Luzern offers an enticing, I-could-live-here glimpse of the appealing and uniquely Swiss urban quality of life. You'll find efficient buses gliding around town, pedestrian bridges spanning the crystal-clear river, a scenic lake plied by an array of cruise boats, and a few choice museums.
Simply strolling the streets and bridges and cruising Lake Lucerne is enough for a happy day of sightseeing. But Luzern also offers some fine attractions. Art buffs flock to the Rosengart Collection for its Picasso exhibit; gearheads have a ball at the Swiss Transport Museum; and rock hounds dig the city's Glacier Garden.
Luzern began as a fishing village at the spot where the Reuss River tumbles out of Lake Lucerne. By the 13th century, with traffic between northern and southern Europe streaming through the nearby Gotthard Pass, Luzern became a bustling trading center. All that traffic brought the construction of two river bridges that are now icons of the city.
In the 14th century, the Chapel Bridge (Kapellbrücke) was oddly built across the river — spanning its banks at an angle to connect the town's fortifications. Under its rafters hang about 100 colorful 17th-century paintings showing contemporary and historic scenes. There's a legendary giant who dates to the Middle Ages, when locals misidentified newly discovered mammoth bones as human. The panels also landscapes of Luzern in about 1400 and portraits of its two patron saints.
The other famous bridge — Mill Bridge (Spreuerbrücke) — also has fine 17th-century paintings, which show Luzern's favorite giant again, with the blue-and-white city and cantonal banners under the double eagle of the Holy Roman Empire — a reminder that the emperor granted free status to the city. The flip side shows Judgment Day, with some going to heaven and others to hell.
Another emblematic sight is the Lion Monument (Löwendenkmal). This free, famous memorial is an essential stop if you're visiting Luzern — if only because when you get back home, everyone will ask you, "Did you see the lion?" Open from sunrise to dusk, the huge sculpture (33 feet long by 20 feet tall) is carved right into a cliff face, over a reflecting pool in a peaceful park.
Though it's often overrun with tour groups, a tranquil moment here is genuinely moving: The mighty lion rests his paws on a shield, with his head cocked to one side, tears streaming down his cheeks.
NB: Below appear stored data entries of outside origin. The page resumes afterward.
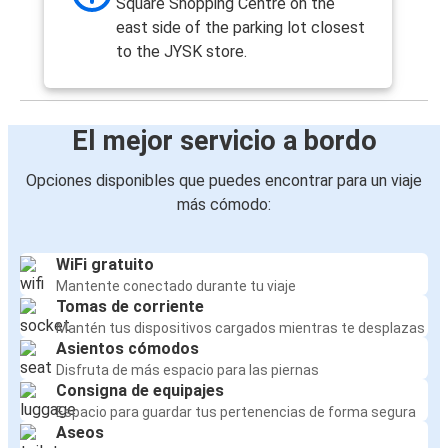
Square Shopping Centre on the
east side of the parking lot closest
to the JYSK store.
El mejor servicio a bordo
Opciones disponibles que puedes encontrar para un viaje
más cómodo:
WiFi gratuito
Mantente conectado durante tu viaje
Tomas de corriente
Mantén tus dispositivos cargados mientras te desplazas
Asientos cómodos
Disfruta de más espacio para las piernas
Consigna de equipajes
Espacio para guardar tus pertenencias de forma segura
Aseos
In his side is the broken-off end of a spear, which is slowly killing the noble beast. (Note the angle of the spear, which matches the striations of the rock face, subtly suggesting more spears raining down on the lion.) This heartbreaking figure represents the Swiss mercenaries who were killed or executed defending the French king in the French Revolution. The inscription reads, "Helvetiorum fidei ac virtuti" — "To the loyalty and bravery of the Swiss."
Along with its historic landmarks, Luzern also has distinctive modern architecture. On the waterfront is a huge building with a big overhanging roof — the Luzern Culture and Conference Center. Lake water is pumped up, into, through, and out of this building; if you were to wander around its far side, you'd see open channels that go right through the middle of the structure (blocked by benches, so distracted visitors don't fall in).
One of the best ways to experience Luzern is by boat. Gorgeous Lake Lucerne (or the "Vierwaldstättersee" to locals), with a total area of 44 square miles, has a variety of boat routes and destinations (35 stops in all). Cruises range from a one-hour sampler tour around Luzern's "harbor" to a full-blown, six-hour exploration to the far end of the lake and back again. Some routes are round-trip dinner or sightseeing cruises, but most boats have scheduled stops and are designed for you to get out, explore, and then take the next boat back. Romantics will want to hitch a ride on one of the old-fashioned paddleboat steamers.
From its dramatic scenery and quaint old town squares to its modern, urban efficiency, Luzern is one of Switzerland's gems. Among Switzerland's engaging cities, Luzern sparkles as perhaps the brightest of all.